A working paper entitled “Microeconomic and Macroeconomic Determinants of Non-performing Loans: The Case of Philippine Commercial and Savings Banks” published by the BSP said bank supervisors need to consider macroeconomic conditions to appropriately assess lenders’ loss provisions and improve credit risk management regulations.

“Previous NPLs seem to be the leading indicator of current NPLs suggesting its persistence over time. Thus, bank supervisors should encourage banks to implement effective NPL resolutions and early loan remedial strategies to arrest possible accumulation of NPLs,” the paper said.

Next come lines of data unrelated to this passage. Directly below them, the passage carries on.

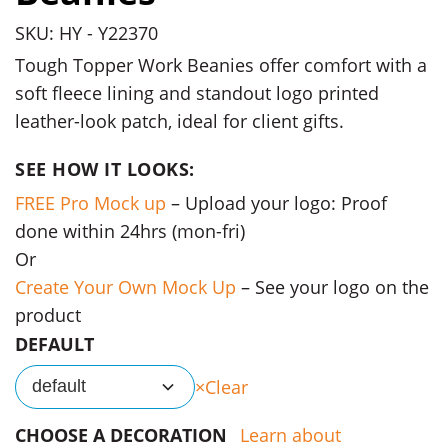
SKU: HY - Y22370
Tough Topper Work Beanies offer comfort with a
soft fleece lining and standout logo printed
leather-look patch, ideal for client gifts.
SEE HOW IT LOOKS:
FREE Pro Mock up
– Upload your logo: Proof
done within 24hrs (mon-fri)
Or
Create Your Own Mock Up
– See your logo on the
product
DEFAULT
Clear
default
CHOOSE A DECORATION
Learn about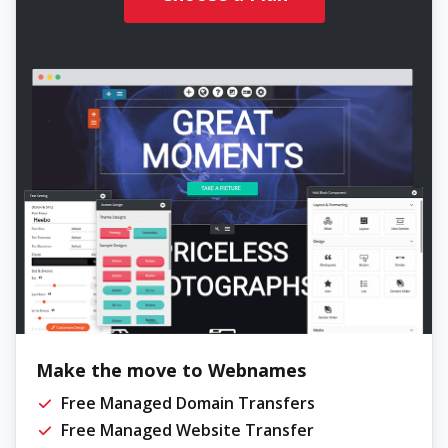
Make the move to Webnames
Free Managed Domain Transfers
Free Managed Website Transfer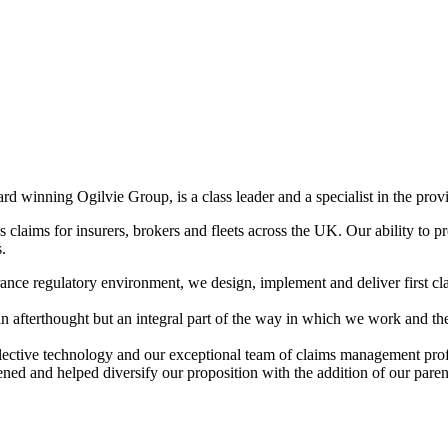
rd winning Ogilvie Group, is a class leader and a specialist in the pr
 claims for insurers, brokers and fleets across the UK. Our ability to pr
s.
nce regulatory environment, we design, implement and deliver first cla
 afterthought but an integral part of the way in which we work and the i
selective technology and our exceptional team of claims management prof
hened and helped diversify our proposition with the addition of our pa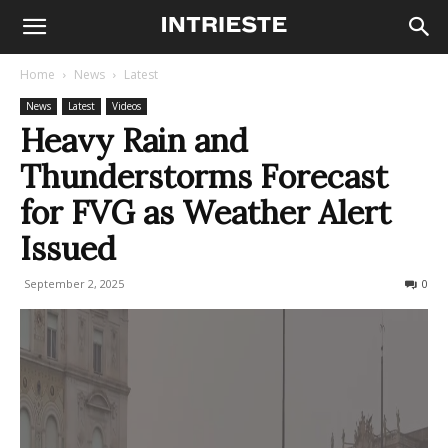
Home
News
Latest
News
Latest
Videos
Heavy Rain and
Thunderstorms Forecast
for FVG as Weather Alert
Issued
September 2, 2025
330
0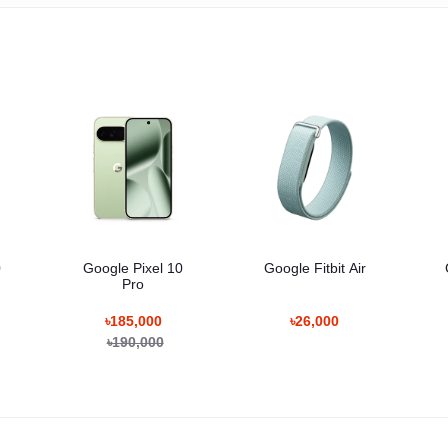
0
Google Pixel 10
Google Fitbit Air
Pro
৳185,000
৳26,000
৳190,000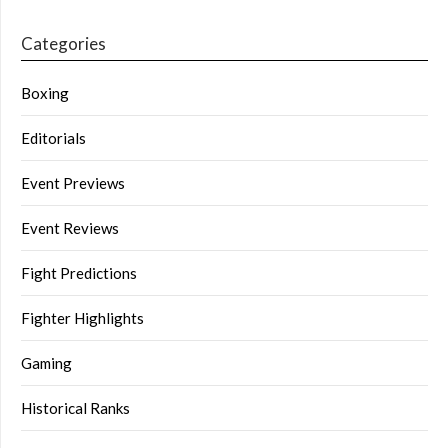
Categories
Boxing
Editorials
Event Previews
Event Reviews
Fight Predictions
Fighter Highlights
Gaming
Historical Ranks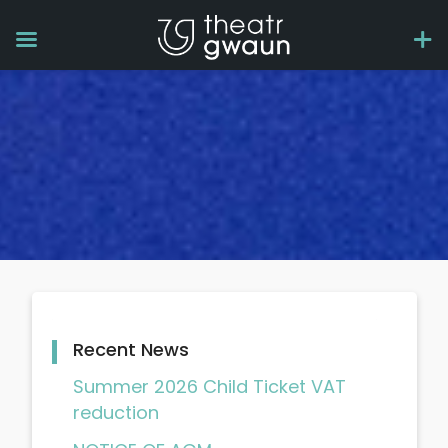
Recent News
Summer 2026 Child Ticket VAT
reduction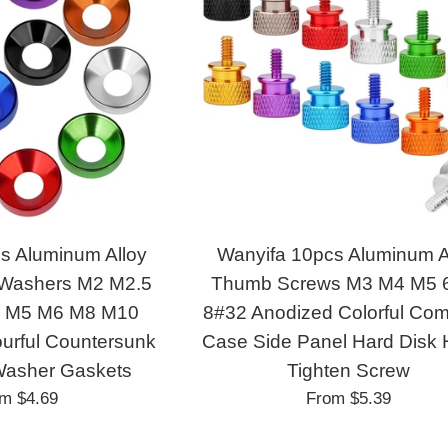
s Aluminum Alloy
Wanyifa 10pcs Aluminum A
 Washers M2 M2.5
Thumb Screws M3 M4 M5 
 M5 M6 M8 M10
8#32 Anodized Colorful Com
urful Countersunk
Case Side Panel Hard Disk
Washer Gaskets
Tighten Screw
om
$4.69
From
$5.39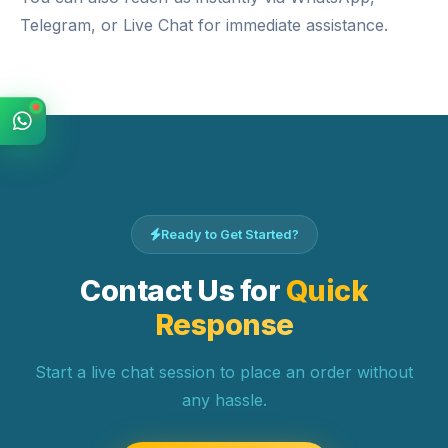
Telegram
, or
Live Chat
for immediate assistance.
Ready to Get Started?
Contact Us for
Quick
Response
Start a live chat session to place an order without
any hassle.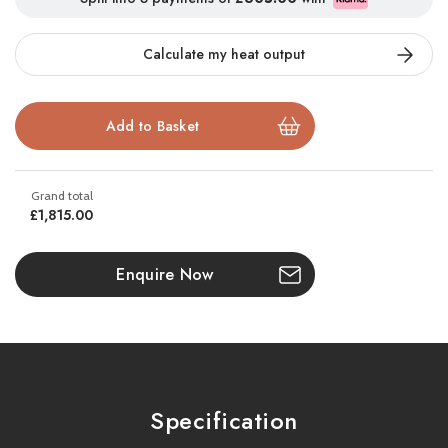
Available as a
balanced flue model
, this contemporary stove
Calculate my heat output
combines sleek design with cutting-edge technology. Control is
effortless with the
fully automatic remote control handset
,
allowing you to set your preferred temperature using the
thermostatic function. Then simply sit back and enjoy
consistent, luxurious warmth.
Built to last, the Luxima comes with a
10-year guarantee
and
£1,815.00
fully complies with the
Eco Design Directive Commission
Regulation (EU)2015/1188
. It is also approved to
BS EN 613
,
Enquire Now
ensuring the highest safety and quality standards.
Key Features:
Realistic log burning fuel effect with deep flame reflection
Specification
Black enamelled interior for stunning flame contrast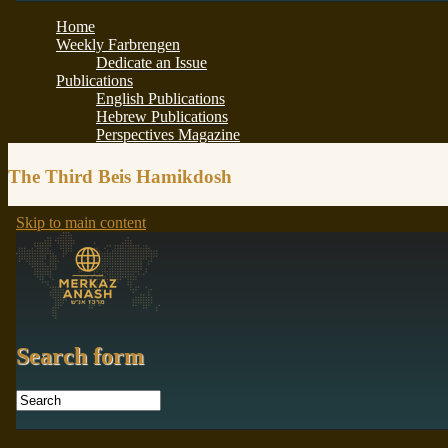
The Third Beis Hamikdosh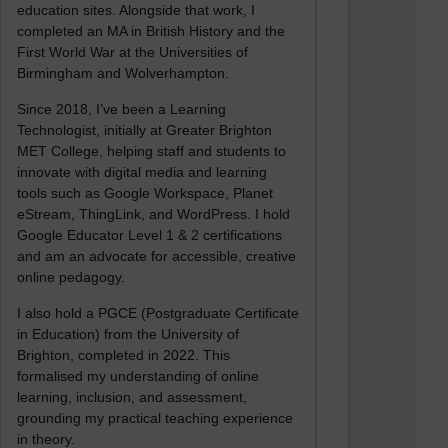
education sites. Alongside that work, I
completed an MA in British History and the
First World War at the Universities of
Birmingham and Wolverhampton.
Since 2018, I’ve been a Learning
Technologist, initially at Greater Brighton
MET College, helping staff and students to
innovate with digital media and learning
tools such as Google Workspace, Planet
eStream, ThingLink, and WordPress. I hold
Google Educator Level 1 & 2 certifications
and am an advocate for accessible, creative
online pedagogy.
I also hold a PGCE (Postgraduate Certificate
in Education) from the University of
Brighton, completed in 2022. This
formalised my understanding of online
learning, inclusion, and assessment,
grounding my practical teaching experience
in theory.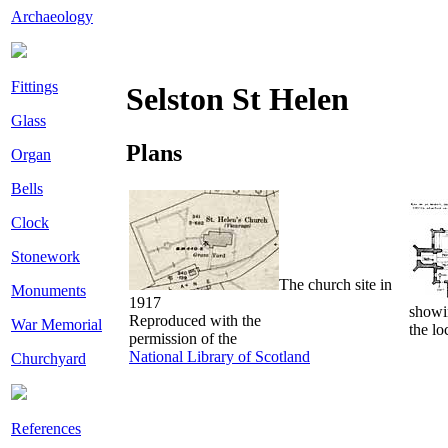
Archaeology
Fittings
Selston St Helen
Glass
Plans
Organ
Bells
Clock
Stonework
The church site in
Monuments
1917
showi
Reproduced with the
War Memorial
the lo
permission of the
National Library of Scotland
Churchyard
References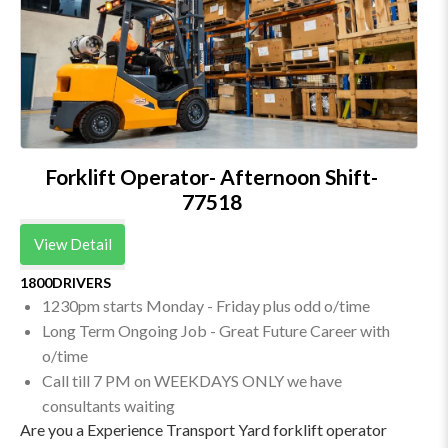
Forklift Operator- Afternoon Shift-
77518
View Detail
1800DRIVERS
1230pm starts Monday - Friday plus odd o/time
Long Term Ongoing Job - Great Future Career with
o/time
Call till 7 PM on WEEKDAYS ONLY we have
consultants waiting
Are you a Experience Transport Yard forklift operator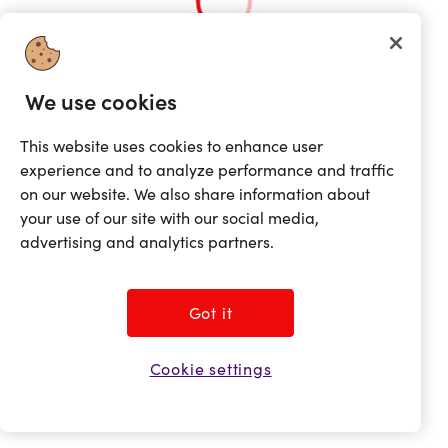
Loading...
We use cookies
This website uses cookies to enhance user
experience and to analyze performance and traffic
on our website. We also share information about
your use of our site with our social media,
advertising and analytics partners.
Got it
Cookie settings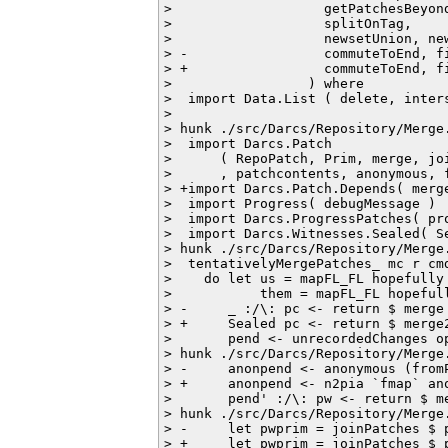
>                   getPatchesBeyond
>                   splitOnTag,

>                   newsetUnion, new
> -                 commuteToEnd, fi
> +                 commuteToEnd, fi
>                 ) where

>  import Data.List ( delete, inters
>  

> hunk ./src/Darcs/Repository/Merge.
>  import Darcs.Patch

>      ( RepoPatch, Prim, merge, joi
>      , patchcontents, anonymous, f
> +import Darcs.Patch.Depends( merge
>  import Progress( debugMessage )

>  import Darcs.ProgressPatches( pro
>  import Darcs.Witnesses.Sealed( Se
> hunk ./src/Darcs/Repository/Merge.
>  tentativelyMergePatches_ mc r cmd
>    do let us = mapFL_FL hopefully 
>           them = mapFL_FL hopefull
> -     _ :/\: pc <- return $ merge
> +     Sealed pc <- return $ merge
>       pend <- unrecordedChanges op
> hunk ./src/Darcs/Repository/Merge.
> -     anonpend <- anonymous (fromP
> +     anonpend <- n2pia `fmap` ano
>       pend' :/\: pw <- return $ me
> hunk ./src/Darcs/Repository/Merge.
> -     let pwprim = joinPatches $ 
> +     let pwprim = joinPatches $ 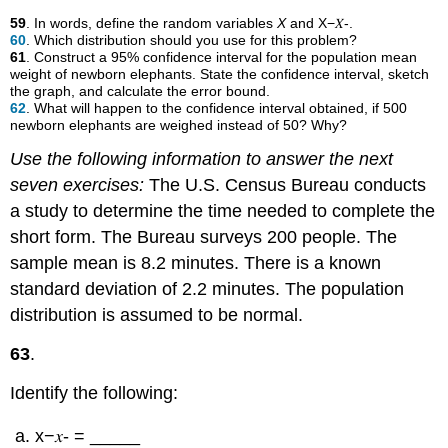
59
. In words, define the random variables
X
and X−𝑋-.
60
. Which distribution should you use for this problem?
61
. Construct a 95% confidence interval for the population mean
weight of newborn elephants. State the confidence interval, sketch
the graph, and calculate the error bound.
62
. What will happen to the confidence interval obtained, if 500
newborn elephants are weighed instead of 50? Why?
Use the following information to answer the next
seven exercises:
The U.S. Census Bureau conducts
a study to determine the time needed to complete the
short form. The Bureau surveys 200 people. The
sample mean is 8.2 minutes. There is a known
standard deviation of 2.2 minutes. The population
distribution is assumed to be normal.
63
.
Identify the following:
x−𝑥- = _____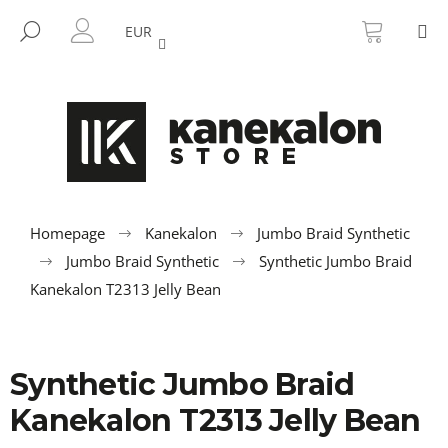
C
Skip
SHOPP
M
to
CART
SEARCH
a
EUR
BACK
BACK
content
LOGIN
r
t
W
h
a
t
a
r
Homepage
Kanekalon
Jumbo Braid Synthetic
e
Jumbo Braid Synthetic
Synthetic Jumbo Braid
y
Kanekalon T2313 Jelly Bean
o
u
l
Synthetic Jumbo Braid
o
Kanekalon T2313 Jelly Bean
o
k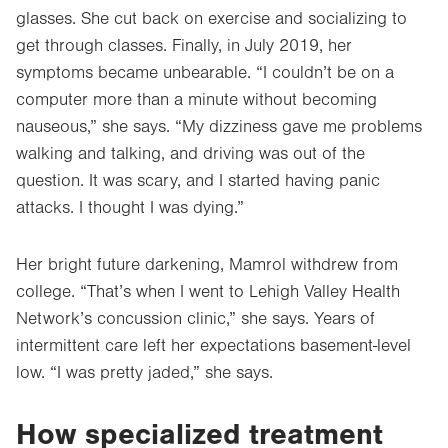
glasses. She cut back on exercise and socializing to
get through classes. Finally, in July 2019, her
symptoms became unbearable. “I couldn’t be on a
computer more than a minute without becoming
nauseous,” she says. “My dizziness gave me problems
walking and talking, and driving was out of the
question. It was scary, and I started having panic
attacks. I thought I was dying.”
Her bright future darkening, Mamrol withdrew from
college. “That’s when I went to Lehigh Valley Health
Network’s concussion clinic,” she says. Years of
intermittent care left her expectations basement-level
low. “I was pretty jaded,” she says.
How specialized treatment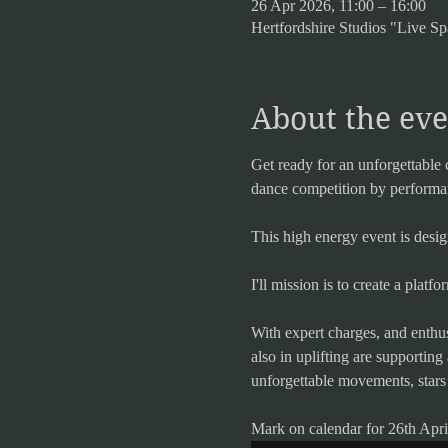
26 Apr 2026, 11:00 – 16:00
Hertfordshire Studios "Live
About the eve
Get ready for an unforgettable 
dance competition by performanc
This high energy event is desi
I'll mission is to create a platf
With expert charges, and enthus
also in uplifting are supportin
unforgettable movements, stars
Mark on calendar for 26th April 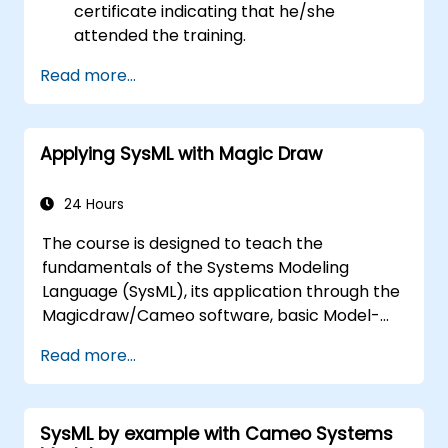
certificate indicating that he/she
attended the training.
Read more...
Applying SysML with Magic Draw
24 Hours
The course is designed to teach the
fundamentals of the Systems Modeling
Language (SysML), its application through the
Magicdraw/Cameo software, basic Model-
Based Systems Engineering (MBSE) simulation
Read more...
techniques, and best practices in MBSE.
SysML by example with Cameo Systems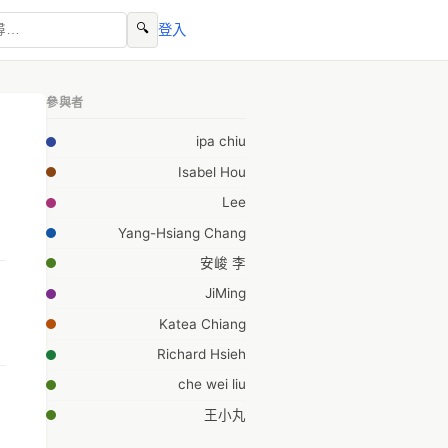
🔍
登入
參與者
ipa chiu
Isabel Hou
Lee
Yang-Hsiang Chang
安峻 李
JiMing
Katea Chiang
Richard Hsieh
che wei liu
王小丸
I-Hsin Chen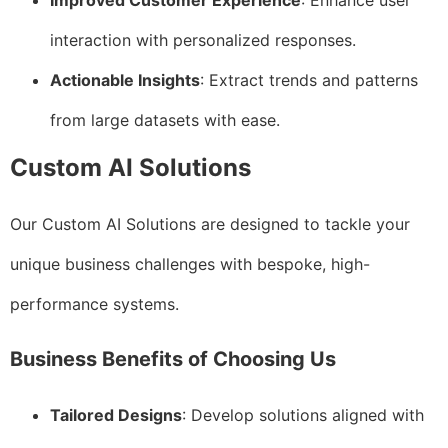
Improved Customer Experience
: Enhance user
interaction with personalized responses.
Actionable Insights
: Extract trends and patterns
from large datasets with ease.
Custom AI Solutions
Our Custom AI Solutions are designed to tackle your
unique business challenges with bespoke, high-
performance systems.
Business Benefits of Choosing Us
Tailored Designs
: Develop solutions aligned with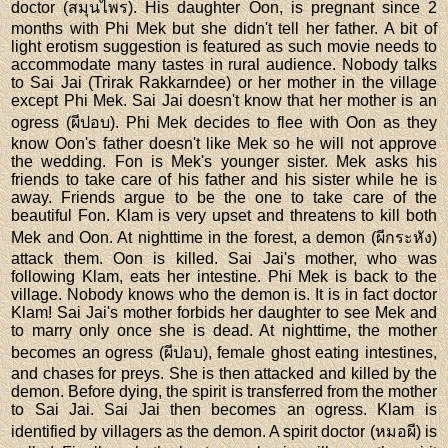
doctor (สมุนไพร). His daughter Oon, is pregnant since 2
months with Phi Mek but she didn't tell her father. A bit of
light erotism suggestion is featured as such movie needs to
accommodate many tastes in rural audience. Nobody talks
to Sai Jai (Trirak Rakkarndee) or her mother in the village
except Phi Mek. Sai Jai doesn't know that her mother is an
ogress (ผีปอบ). Phi Mek decides to flee with Oon as they
know Oon's father doesn't like Mek so he will not approve
the wedding. Fon is Mek's younger sister. Mek asks his
friends to take care of his father and his sister while he is
away. Friends argue to be the one to take care of the
beautiful Fon. Klam is very upset and threatens to kill both
Mek and Oon. At nighttime in the forest, a demon (ผีกระหัง)
attack them. Oon is killed. Sai Jai's mother, who was
following Klam, eats her intestine. Phi Mek is back to the
village. Nobody knows who the demon is. It is in fact doctor
Klam! Sai Jai's mother forbids her daughter to see Mek and
to marry only once she is dead. At nighttime, the mother
becomes an ogress (ผีปอบ), female ghost eating intestines,
and chases for preys. She is then attacked and killed by the
demon. Before dying, the spirit is transferred from the mother
to Sai Jai. Sai Jai then becomes an ogress. Klam is
identified by villagers as the demon. A spirit doctor (หมอผี) is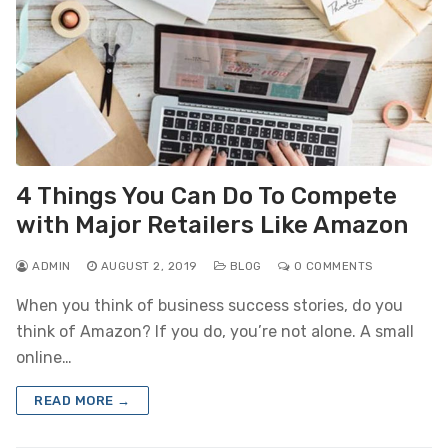
4 Things You Can Do To Compete
with Major Retailers Like Amazon
ADMIN
AUGUST 2, 2019
BLOG
0 COMMENTS
When you think of business success stories, do you
think of Amazon? If you do, you’re not alone. A small
online…
READ MORE →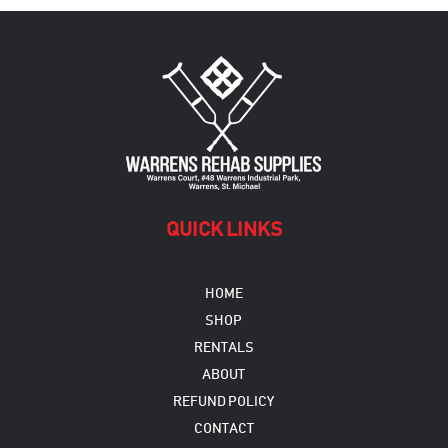
The
options
may
be
chosen
on
the
product
page
QUICK LINKS
HOME
SHOP
RENTALS
ABOUT
REFUND POLICY
CONTACT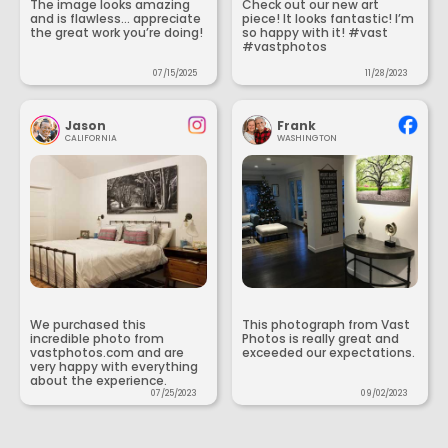
The image looks amazing
Check out our new art
and is flawless... appreciate
piece! It looks fantastic! I’m
the great work you’re doing!
so happy with it! #vast
#vastphotos
07/15/2025
11/28/2023
Jason
Frank
CALIFORNIA
WASHINGTON
We purchased this
This photograph from Vast
incredible photo from
Photos is really great and
vastphotos.com and are
exceeded our expectations.
very happy with everything
about the experience.
07/25/2023
09/02/2023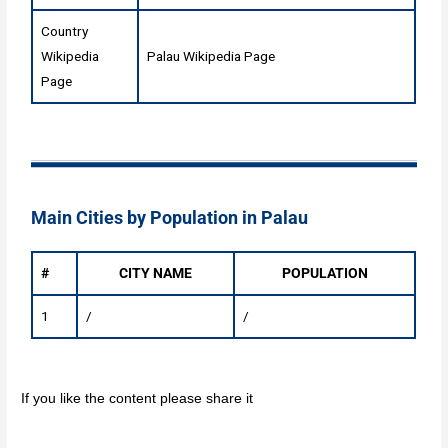
Country
Wikipedia
Palau Wikipedia Page
Page
Main Cities by Population in Palau
#
CITY NAME
POPULATION
1
/
/
If you like the content please share it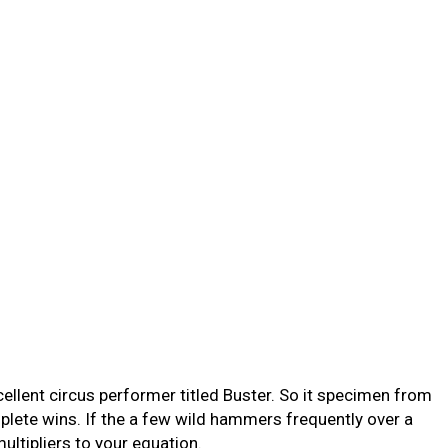
llent circus performer titled Buster. So it specimen from
plete wins.
If the a few wild hammers frequently over a
tipliers to your equation.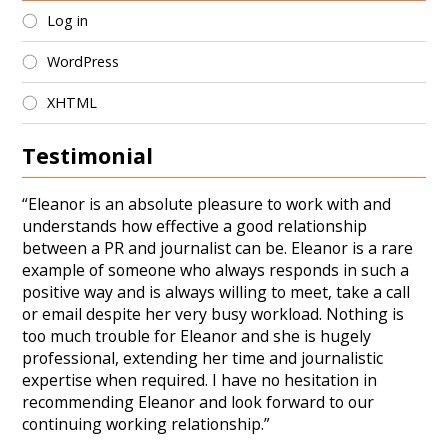
Log in
WordPress
XHTML
Testimonial
“Eleanor is an absolute pleasure to work with and
understands how effective a good relationship
between a PR and journalist can be. Eleanor is a rare
example of someone who always responds in such a
positive way and is always willing to meet, take a call
or email despite her very busy workload. Nothing is
too much trouble for Eleanor and she is hugely
professional, extending her time and journalistic
expertise when required. I have no hesitation in
recommending Eleanor and look forward to our
continuing working relationship.”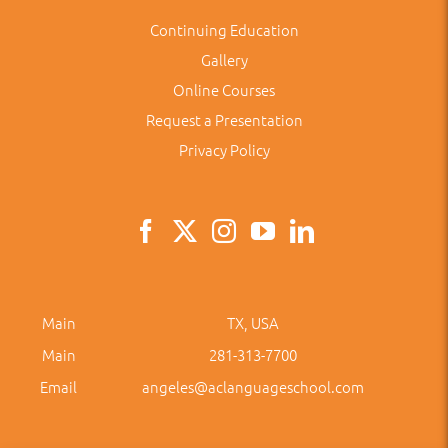
Continuing Education
Gallery
Online Courses
Request a Presentation
Privacy Policy
Main
TX, USA
Main
281-313-7700
Email
angeles@aclanguageschool.com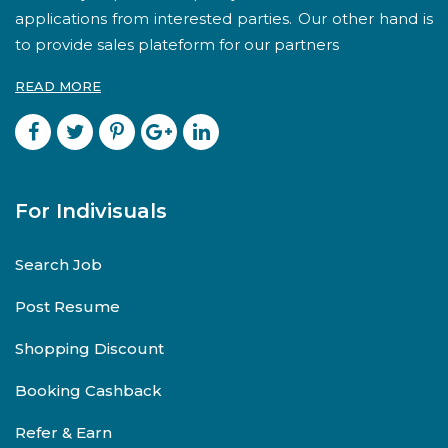
applications from interested parties. Our other hand is
to provide sales plateform for our partners
READ MORE
For Indivisuals
Search Job
Post Resume
Shopping Discount
Booking Cashback
Refer & Earn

Based on the study, “cost-inefficient” banks or those with higher non-interest expense versus their average assets tend to have higher NPLs in the small- and medium-sized enterprises (SMEs) and agricultural loan segments. This indicates that the quality of the mandatory credit quota for these sectors is linked to the operational inefficiency of these lenders, it said.

Republic Act 6977 or the Magna Carta for MSMEs requires banks to allocate at least 10% of their loan portfolio for small businesses to boost the sector.

Meanwhile, Republic Act 10000 or the Agri-Agra Credit Act of 2009 mandates banks to lend at least 25% of their portfolio to the agriculture and agrarian reform sector.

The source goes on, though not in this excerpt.